Exercise description →
Transcribe the records below in their entirety, and leave out each image.

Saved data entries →
= Beginning of Section =
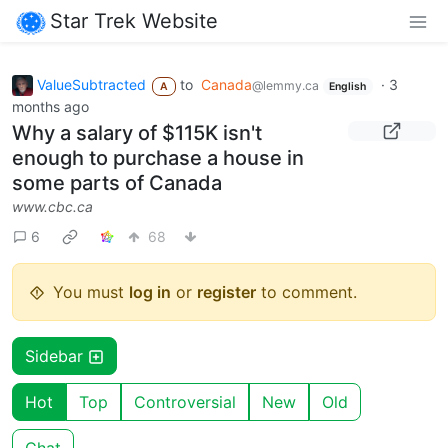
Star Trek Website
ValueSubtracted
to
Canada
·
3
@lemmy.ca
A
English
months ago
Why a salary of $115K isn't
enough to purchase a house in
some parts of Canada
www.cbc.ca
6
68
You must
log in
or
register
to comment.
Sidebar
Hot
Top
Controversial
New
Old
= End of Section =
Solution to the problem →
Star Trek Website
ValueSubtracted
to
Canada
·
3
@lemmy.ca
A
English
months ago
Why a salary of $115K isn't
enough to purchase a house in
some parts of Canada
www.cbc.ca
6
68
You must
log in
or
register
to comment.
Sidebar
Hot
Top
Controversial
New
Old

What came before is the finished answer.